**WORK ORDER**
From the data below, copy exactly the lines that lie between the one holding "előnyben részesített forrásként" and the one holding "Az EU fokozott", including both, and nothing more.

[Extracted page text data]
=======
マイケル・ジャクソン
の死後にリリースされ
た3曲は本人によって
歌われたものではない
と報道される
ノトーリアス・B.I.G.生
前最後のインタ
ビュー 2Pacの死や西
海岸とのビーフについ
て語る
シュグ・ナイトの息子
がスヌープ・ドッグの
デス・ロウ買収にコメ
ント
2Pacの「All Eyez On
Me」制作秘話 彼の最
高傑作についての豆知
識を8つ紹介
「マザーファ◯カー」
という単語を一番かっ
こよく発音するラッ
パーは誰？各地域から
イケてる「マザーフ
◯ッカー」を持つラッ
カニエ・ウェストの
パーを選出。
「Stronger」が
=======
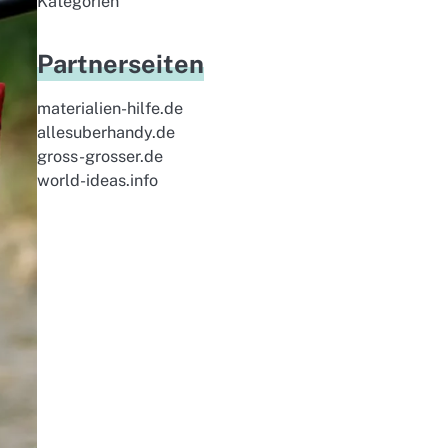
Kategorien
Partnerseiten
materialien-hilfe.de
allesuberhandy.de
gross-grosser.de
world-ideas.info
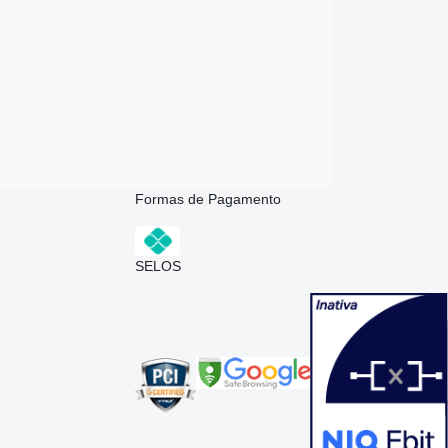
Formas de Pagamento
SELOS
=======
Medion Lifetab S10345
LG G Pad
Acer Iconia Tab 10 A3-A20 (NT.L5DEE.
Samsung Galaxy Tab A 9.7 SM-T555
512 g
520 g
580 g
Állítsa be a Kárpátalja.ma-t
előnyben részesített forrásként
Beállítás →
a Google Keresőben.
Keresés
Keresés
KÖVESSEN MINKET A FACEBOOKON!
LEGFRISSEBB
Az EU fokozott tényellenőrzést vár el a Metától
=======
**ANSWER BOX**
előnyben részesített forrásként
Beállítás →
a Google Keresőben.
Keresés
Keresés
KÖVESSEN MINKET A FACEBOOKON!
LEGFRISSEBB
Az EU fokozott tényellenőrzést vár el a Metától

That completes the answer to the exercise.